### [Work to complete]
Below are the records to retype. Keep every character exactly and leave out the pictures.

### [Data under study]
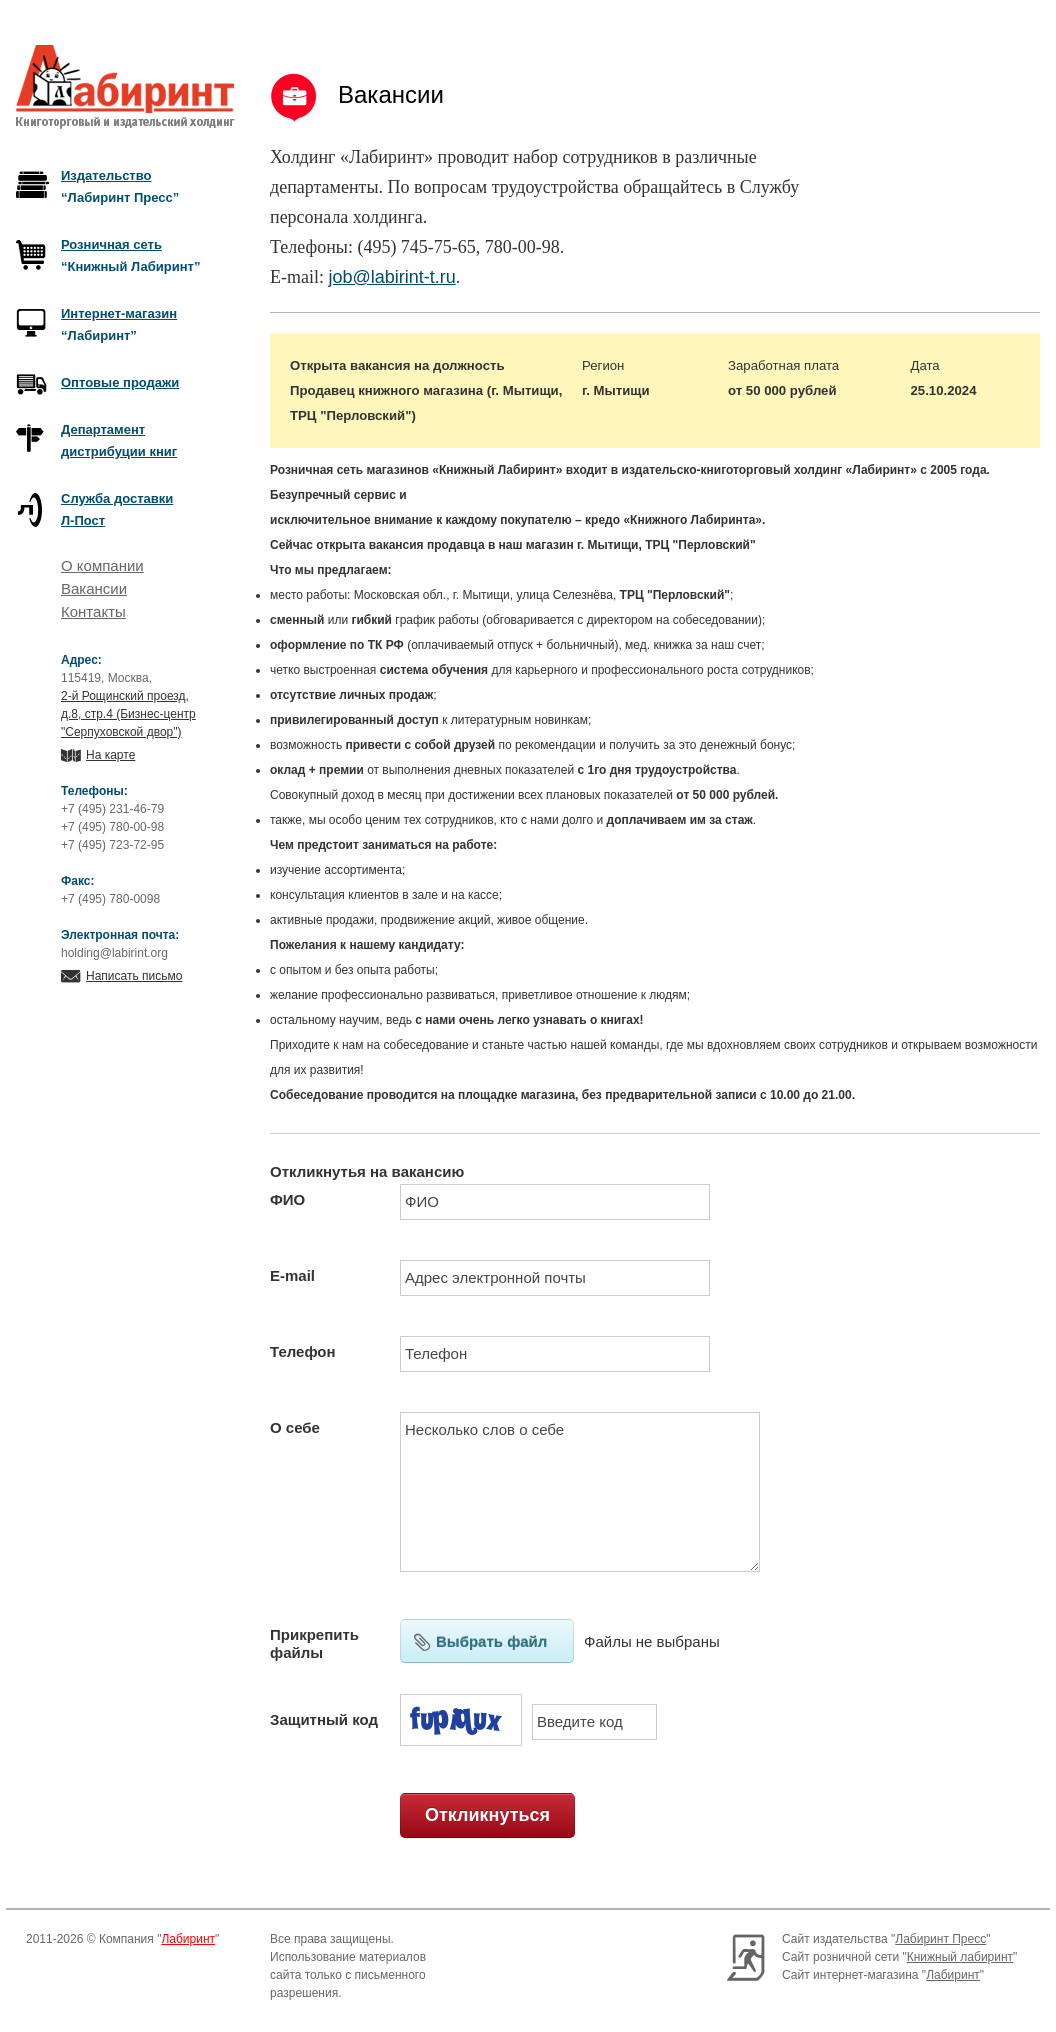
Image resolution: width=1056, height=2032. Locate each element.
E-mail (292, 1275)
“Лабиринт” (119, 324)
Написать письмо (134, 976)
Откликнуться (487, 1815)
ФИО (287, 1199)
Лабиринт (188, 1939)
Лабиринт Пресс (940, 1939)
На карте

### [Answer to this task]
Image resolution: width=1056, height=2032. Locate each element.
E-mail (292, 1275)
“Лабиринт” (119, 324)
Написать письмо (134, 976)
Откликнуться (487, 1815)
ФИО (287, 1199)
Лабиринт (188, 1939)
Лабиринт Пресс (940, 1939)
На карте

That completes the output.